The Synod has never operated as anything other than an advisory body to the Pope in the exercise of his primatial power. It has never been involved in church governance and that has major ramifications for Christian unity. Synodality and collegiality in other Christian traditions including Anglican and Orthodox are not simply about giving advice or being consulted but about decision-making. The difference is crucial. Archbishop John Quinn put it forcefully back in 1996 when he wrote:

Large segments of the Catholic Church as well as many orthodox and other Christians do not believe that collegiality and subsidiarity are being practised in the Catholic Church in a sufficiently meaningful way. The seriousness of our obligation to seek Christian unity sincerely means that this obstacle to unity cannot be overlooked or dismissed as if it were the quirk of malcontents or the scheme of those who want to undermine the papacy.

In its 1998 report, the Anglican-Roman Catholic International Commission while acknowledging convergence on the “need for a universal primacy exercised by the Bishop of Rome as a sign and safeguard of unity within a reunited Church” pointedly asserted “the need for the universal primate to exercise his ministry in collegial association with the other bishops.”

The way the Synod of Bishops has operated to date does not meet that test of collegial episcopal governance but there are two possible ways, open to Pope Francis, of transforming the Synod into a decision-making body, one involves taking the bull by the horns and making the Synod legally representative of College of Bishops and the other does not.

Taking the second one first. Under canon law, the Pope can give decision-making powers to any Synod. No Pope has ever done so and Pope Benedict is on record as being against doing so. Yet this is by far the most straight-forward way of creating at least an embryonic form of collegial episcopal decision-making in the Catholic Church. The decision making powers would be delegated by the Pope and not by the College of Bishops. Whether it would meet the test of collegiality necessary for Christian unity is not certain but it could be legitimately seen as a reconciliation of sorts between primatialism and collegial episcopal governance. It could even be road-tested quite soon.

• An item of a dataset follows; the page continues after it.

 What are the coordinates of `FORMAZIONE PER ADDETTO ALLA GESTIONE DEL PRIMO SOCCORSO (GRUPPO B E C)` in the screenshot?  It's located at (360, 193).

The Pope has called both an Extraordinary and an Ordinary Synod of Bishops. The first will meet in October to discuss the challenges facing the family in the context of evangelisation. Its role is to urgently advise the Pope on the state of the question and bring forward proposals. The role of the Ordinary Synod which will meet in 2015, will be to identify and suggest to the Pope, new working guidelines for the pastoral care of the human person and the family.

Normally such Synods advise the Pope and he makes the decisions. But it would be politically masterful for Francis to make one or other or both these Synods, decision making bodies (with him of course at its head and all decisions subject to his approval). He has the power to do so and may well have the contextual impetus.

The preparations for the Extraordinary Synod have involved canvassing grass roots opinions on a range of controversial subjects from artificial contraception to access to the sacraments for divorced and remarried Catholics from inter-communion in mixed marriages, to cohabitation to gay marriage and much more. When the results are analysed the bishops and Pope are likely to face overwhelming evidence of a strong disconnect, certainly at least in the Western world, between the faithful’s opinions and the Church’s teaching and practice in a number of areas. If significant doctrinal or procedural changes are to follow they could be much more impactful if they came from a collegial decision of the Pope and the Synod Bishops. Given the grass roots input, filtered through the episcopal conferences, those decisions could truly be said to have evolved from a process that involved each tier of the People of God. It would be a first for the Church.